----- Data
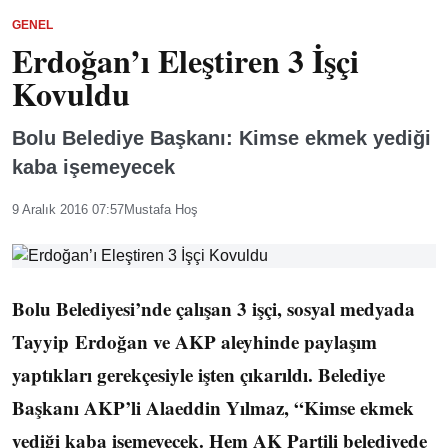
GENEL
Erdoğan’ı Eleştiren 3 İşçi
Kovuldu
Bolu Belediye Başkanı: Kimse ekmek yediği
kaba işemeyecek
9 Aralık 2016 07:57
Mustafa Hoş
Bolu Belediyesi’nde çalışan 3 işçi, sosyal medyada
Tayyip Erdoğan ve AKP aleyhinde paylaşım
yaptıkları gerekçesiyle işten çıkarıldı. Belediye
Başkanı AKP’li Alaeddin Yılmaz, “Kimse ekmek
yediği kaba işemeyecek. Hem AK Partili belediyede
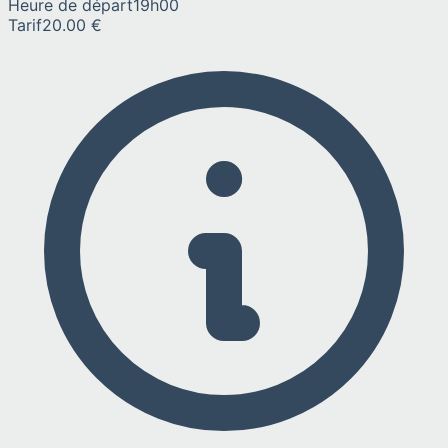
Heure de départ
19h00
Tarif
20.00 €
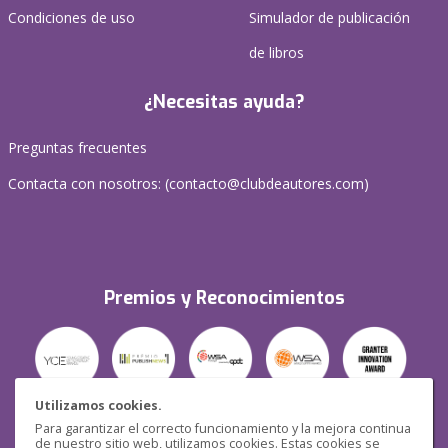
Condiciones de uso
Simulador de publicación
de libros
¿Necesitas ayuda?
Preguntas frecuentes
Contacta con nosotros: (
contacto@clubdeautores.com
)
Premios y Reconocimientos
Utilizamos cookies.
Para garantizar el correcto funcionamiento y la mejora continua
Seguridad
de nuestro sitio web, utilizamos cookies. Estas cookies se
----------
### Exercise
Lines from the one with "Premios y Reconocimientos" through the end of the data: set these down exactly, including both ends and nothing more.

### Reply to the task
Premios y Reconocimientos
Utilizamos cookies.
Para garantizar el correcto funcionamiento y la mejora continua
Seguridad
de nuestro sitio web, utilizamos cookies. Estas cookies se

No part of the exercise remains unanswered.